Consider the function $f(x)$ (polynomial of degree two) described by \[ f(x) = ax^2 + bx + c. \] The derivative of this function is \[ f'(x) \equiv \frac{d}{dx}[f(x)] = \frac{d}{dx}\left[ ax^2 + bx + c \right] = \frac{d}{dx}\!\left[ ax^2\right] + \frac{d}{dx}\!\left[ bx \right] + \frac{d}{dx}\!\left[ c \right] = 2ax + b + 0, \] where we have used the linearity (derivative of a sum is equal to the sum of the derivatives of the individual terms) as well as the derivative formula $\frac{d}{dx}[x^n] = nx^{n-1}$. Recall that the derivative $f'(x)$ contains all the information about the rate of change or the slope of $f(x)$.

The inverse operation of the derivative is the anti-derivative (or integral), and it consists of adding up all the contribution of $f(x)$ (the area under the curve): \[ F(x) \equiv \int f(x)\ dx = \int ax^2 + bx + c\ dx = \frac{a}{3}x^3 + \frac{b}{2}x^2 + cx + d. \] How do we know that $F(x)$ is the anti-derivative of $f(x)$? Well we just have to check whether $\frac{d}{dx}F(x) = f(x)$. If this is the case, then $F(x)$ is the anti-derivative of $f(x)$. Let's check: \[ \frac{d}{dx}F(x) = \frac{d}{dx}\left[ \frac{a}{3}x^3 + \frac{b}{2}x^2 + cx + d \right] = ax^2 + bx + c + 0 = f(x). \]

Ok so let's recap. Given a the formula for a function $f(x)$, your mad calculus skills allow you to calculate its derivative $f'(x)$ or its anti-derivative $F(x)$. This is full of WIN, because in physics there will be a lot of functions that will be thrown at you and you will have to calculate their derivatives and integrals.

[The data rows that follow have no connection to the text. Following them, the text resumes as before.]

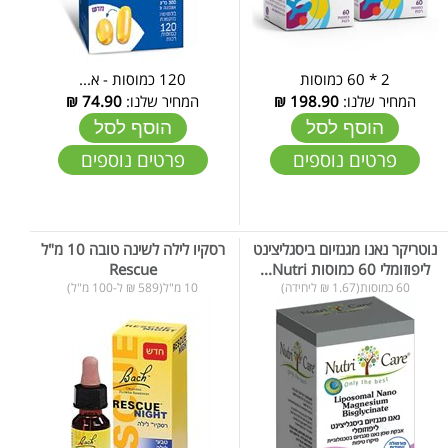
2 * 60 כמוסות
120 כמוסות - א...
המחיר שלנו:
198.90
₪
המחיר שלנו:
74.90
₪
הוסף לסל
הוסף לסל
פרטים נוספים
פרטים נוספים
נוטריקר נאנו מגנזיום ביסגליצינט
רסקיו לילה לשינה טובה 10 מ"ל
ליפוזומלי 60 כמוסות Nutri...
Rescue
60 כמוסות(1.67 ₪ ליחידה)
10 מ"ל(589 ₪ ל-100 מ"ל)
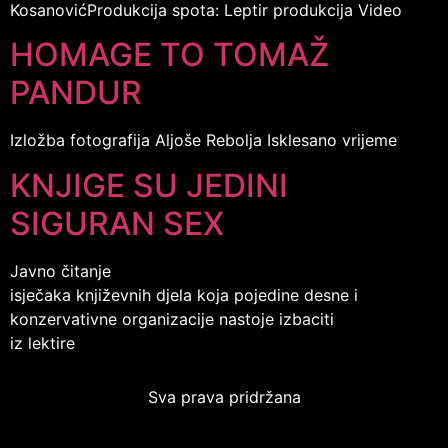
KosanovićProdukcija spota: Leptir produkcija Video
HOMAGE TO TOMAŽ
PANDUR
Izložba fotografija Aljoše Rebolja Isklesano vrijeme
KNJIGE SU JEDINI
SIGURAN SEX
Javno čitanje
isječaka književnih djela koja pojedine desne i
konzervativne organizacije nastoje izbaciti
iz lektire
Sva prava pridržana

Before we make this chapter more concrete and talk about physical quantities, I want to make some important observations. First note that differentiation destroys absolute information. In $f(x)$ we have the constant $c$, but after taking the derivative of this constant term it disappears. This is expected since the initial value of $f$ is of no importance, as far as the slope is concerned. We say that $f'(x)$ contains all the information of change in $f(x)$ but not its initial condition $c$. This is even more important when we consider the anti-derivative. If derivatives and integrals are inverse operations, then integration must create information. What does this mean? Well it means that calculus cannot tell you the value of the constant $d$. We could add any constant value to $F(x)$ and it will still be the anti-derivative of $f(x)$ since the derivative of a constant is zero. \[ \frac{d}{dx}(F(x) + 2929) = \frac{d}{dx}\left[ \frac{a}{3}x^3 + \frac{b}{2}x^2 + cx + d + 2929 \right] = ax^2 + bx + c + 0 = f(x). \] In other words, every time you integrate you get one free variable, which you can set to any value. As far as calculus is concerned $d$ or $d+2929$ are equally good constant terms for the anti-derivatives of $f(x)$. Thus, the anti derivative of $f(x)$ consists of a whole family of functions that look like $F(x)$ with some constant $d$ added on. In a physical problem, you will often be told some extra information that will allow you to pick the right $d$.